I’m writing a stan model and would like to use penalized smooths similar to how brms implements s(x)
.
Thanks to TJ Mahr’s excellet blog post on the topic, I feel like I have a handle on how brms might handle these smooths: there is 1 fixed effect (which appears to be a linear component) plus a bunch of random effects. The random effects are applied to the basis functions to compute the smooth.
I’m looking for clarification on what matrices are extracted from mgcv
to be used in the model. Below, I show a small example that I think is correct and compare it to a brms fit. I use the mcycle
data, similar to TJ’s post.
The stan model is
data{
int n;
int k;
int k2;
vector[n] y;
matrix[n, k] X;
matrix[n, k2] Z;
}
parameters{
real Intercept;
vector[k] beta;
vector[k2] gamma;
real<lower=0> sigma;
real<lower=0> sigma2;
}
transformed parameters{
vector[n] mu = X * beta + Z *(sigma2 .* gamma ) + Intercept;
}
model{
Intercept ~ student_t(3, -13.3, 35.6);
beta ~ normal(0, 1);
gamma ~ normal(0, 1);
sigma ~ student_t(3.5, 0, 35.6);
sigma2 ~ student_t(3.5, 0, 35.6);
y ~ normal(mu, sigma);
}
The matrices X and Z are extracted in the following way
library(tidyverse)
library(mgcv)
mcycle <- MASS::mcycle %>%
tibble::rowid_to_column(var = 'i')
sm <- smoothCon(
s(times, k=-1),
data=mcycle,
absorb.cons = T,
diagonal.penalty = T
)
re <- smooth2random(sm[[1]], "", type=2)
X <- re$Xf
Z <- re$rand$Xr
When I this model and a similar model using brms, I get very similar estimates.

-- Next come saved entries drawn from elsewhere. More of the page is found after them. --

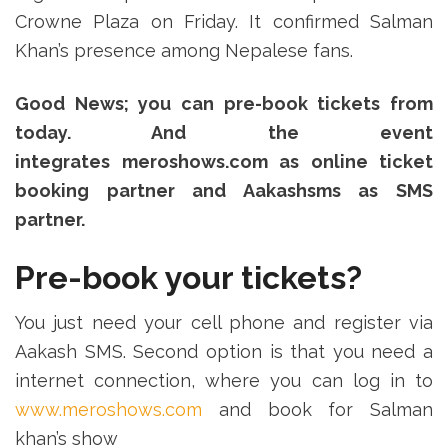
Crowne Plaza on Friday. It confirmed Salman
Khan’s presence among Nepalese fans.
Good News; you can pre-book tickets from
today. And the event
integrates meroshows.com as online ticket
booking partner and Aakashsms as SMS
partner.
Pre-book your tickets?
You just need your cell phone and register via
Aakash SMS. Second option is that you need a
internet connection, where you can log in to
www.meroshows.com
and book for Salman
khan’s show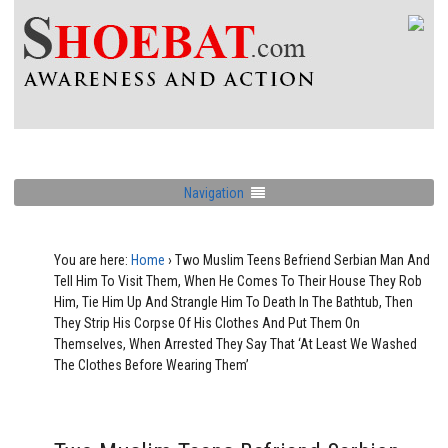
Navigation
You are here:
Home
›
Two Muslim Teens Befriend Serbian Man And
Tell Him To Visit Them, When He Comes To Their House They Rob
Him, Tie Him Up And Strangle Him To Death In The Bathtub, Then
They Strip His Corpse Of His Clothes And Put Them On
Themselves, When Arrested They Say That ‘At Least We Washed
The Clothes Before Wearing Them’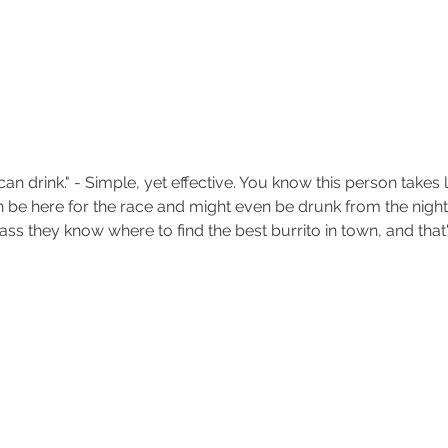
can drink." - Simple, yet effective. You know this person takes 
 be here for the race and might even be drunk from the night
ss they know where to find the best burrito in town, and that'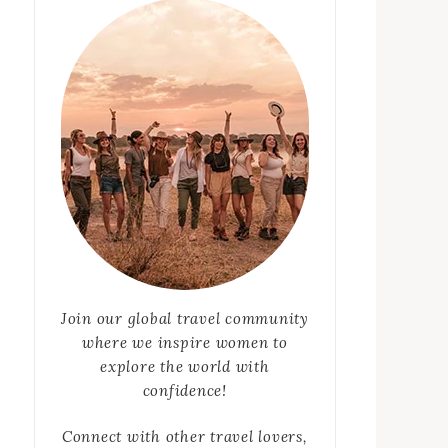
Join our global travel community
where we inspire women to
explore the world with
confidence!
Connect with other travel lovers,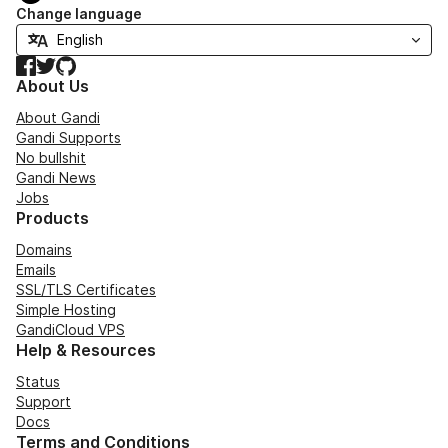
Change language
Facebook
Twitter
GitHub
About Us
About Gandi
Gandi Supports
No bullshit
Gandi News
Jobs
Products
Domains
Emails
SSL/TLS Certificates
Simple Hosting
GandiCloud VPS
Help & Resources
Status
Support
Docs
Terms and Conditions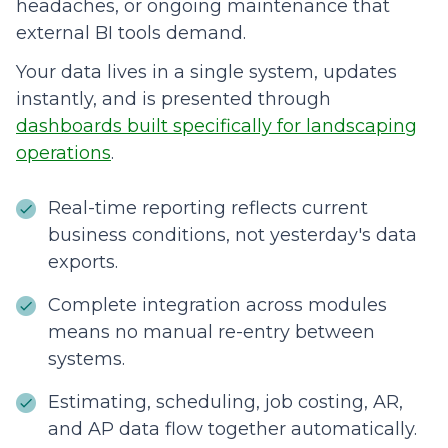
headaches, or ongoing maintenance that
external BI tools demand.
Your data lives in a single system, updates
instantly, and is presented through
dashboards built specifically for landscaping
operations
.
Real-time reporting reflects current
business conditions, not yesterday's data
exports.
Complete integration across modules
means no manual re-entry between
systems.
Estimating, scheduling, job costing, AR,
and AP data flow together automatically.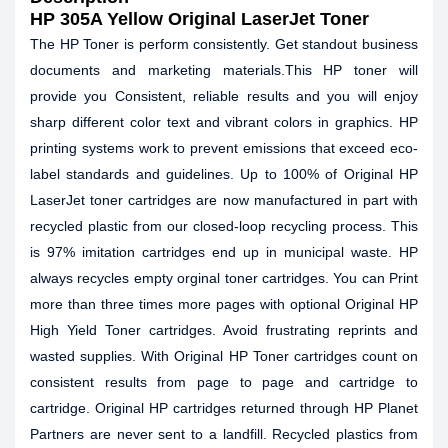
HP 305A Yellow Original LaserJet Toner
The HP Toner is perform consistently. Get standout business
documents and marketing materials.This HP toner will
provide you Consistent, reliable results and you will enjoy
sharp different color text and vibrant colors in graphics. HP
printing systems work to prevent emissions that exceed eco-
label standards and guidelines. Up to 100% of Original HP
LaserJet toner cartridges are now manufactured in part with
recycled plastic from our closed-loop recycling process. This
is 97% imitation cartridges end up in municipal waste. HP
always recycles empty orginal toner cartridges. You can Print
more than three times more pages with optional Original HP
High Yield Toner cartridges. Avoid frustrating reprints and
wasted supplies. With Original HP Toner cartridges count on
consistent results from page to page and cartridge to
cartridge. Original HP cartridges returned through HP Planet
Partners are never sent to a landfill. Recycled plastics from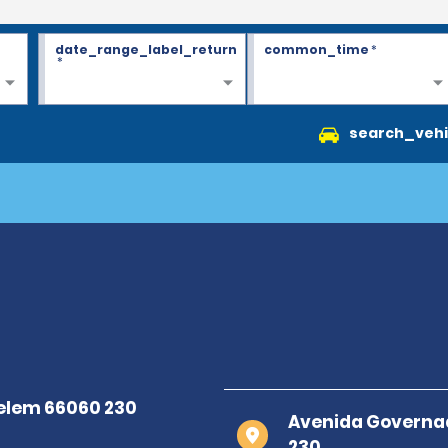
date_range_label_return
common_time
*
*
search_vehi
Avenida Governad
230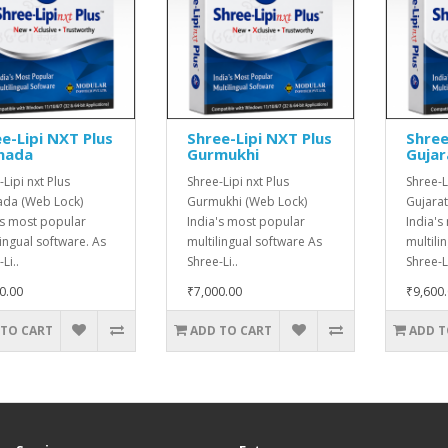
e-Lipi NXT Plus
Shree-Lipi NXT Plus
Shree
nada
Gurmukhi
Gujar
Lipi nxt Plus
Shree-Lipi nxt Plus
Shree-L
da (Web Lock)
Gurmukhi (Web Lock)
Gujarat
's most popular
India's most popular
India's
lingual software. As
multilingual software As
multili
Li..
Shree-Li..
Shree-Li
0.00
₹7,000.00
₹9,600
 TO CART
ADD TO CART
ADD T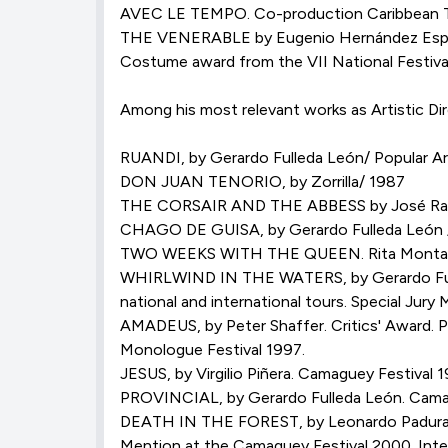
AVEC LE TEMPO. Co-production Caribbean The
THE VENERABLE by Eugenio Hernández Espin
Costume award from the VII National Festival
Among his most relevant works as Artistic Dir
RUANDI, by Gerardo Fulleda León/ Popular 
DON JUAN TENORIO, by Zorrilla/ 1987
THE CORSAIR AND THE ABBESS by José Ram
CHAGO DE GUISA, by Gerardo Fulleda León / 
TWO WEEKS WITH THE QUEEN. Rita Montan
WHIRLWIND IN THE WATERS, by Gerardo Fulled
national and international tours. Special Jury 
AMADEUS, by Peter Shaffer. Critics' Award. P
Monologue Festival 1997.
JESUS, by Virgilio Piñera. Camaguey Festival 
PROVINCIAL, by Gerardo Fulleda León. Camagu
DEATH IN THE FOREST, by Leonardo Padura Fue
Mention at the Camaguey Festival 2000. Inter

Show below is a plot of the predictions, where the line is the mean of mu
from my model, and the dots are the results from predict(fit_brms)
. Things look pretty good, so I’m hopeful my appraoch is correct, but wanted to check.
Full code for reproducibility
library(tidyverse)
library(mgcv)
library(brms)
library(tidybayes)
mcycle <- MASS::mcycle %>%
tibble::rowid_to_column(var = 'i')
# Fit with brms
brms_formula <- accel ~ s(times, k=10)
fit_brms <- brm(
brms_formula,
prior = c(
prior(normal(0, 1), class = 'b')
),
data = mcycle,
backend = 'cmdstanr',
adapt_delta = 0.99
)
pred <- predict(fit_brms) %>%
bind_cols(mcycle)
# -------------------------------------------------------------------------
stan_code <- '
data{
int n;
int k;
int k2;
vector[n] y;
matrix[n, k] X;
matrix[n, k2] Z;
}
parameters{
real Intercept;
vector[k] beta;
vector[k2] gamma;
real<lower=0> sigma;
real<lower=0> sigma2;
}
transformed parameters{
vector[n] mu = X * beta + Z *(sigma2 .* gamma ) + Intercept;
}
model{
Intercept ~ student_t(3, -13.3, 35.6);
beta ~ normal(0, 1);
gamma ~ normal(0, 1);
sigma ~ student_t(3.5, 0, 35.6);
sigma2 ~ student_t(3.5, 0, 35.6);
y ~ normal(mu, sigma);
}
'
sm <- smoothCon(
s(times, k=-1),
data=mcycle,
absorb.cons = T,
diagonal.penalty = T
)
re <- smooth2random(sm[[1]], "", type=2)
X <- re$Xf
Z <- re$rand$Xr
stan_data <- list(
n= nrow(mcycle),
y = mcycle$accel,
X = X,
Z = Z,
k = ncol(X),
k2 = ncol(Z)
)
stan_code %>%
write_stan_file() %>%
cmdstan_model() -> model
fit_stan <- model$sample(stan_data, adapt_delta = 0.99)
fit_stan %>%
spread_draws(mu[i]) %>%
mean_qi(mu) %>%
inner_join(mcycle) %>%
ggplot(aes(times, mu)) +
geom_line() +
# geom_point(data=mcycle, aes(times, accel), color='red', inherit.aes = F) +
geom_point(data=pred, aes(times, Estimate ), color='red')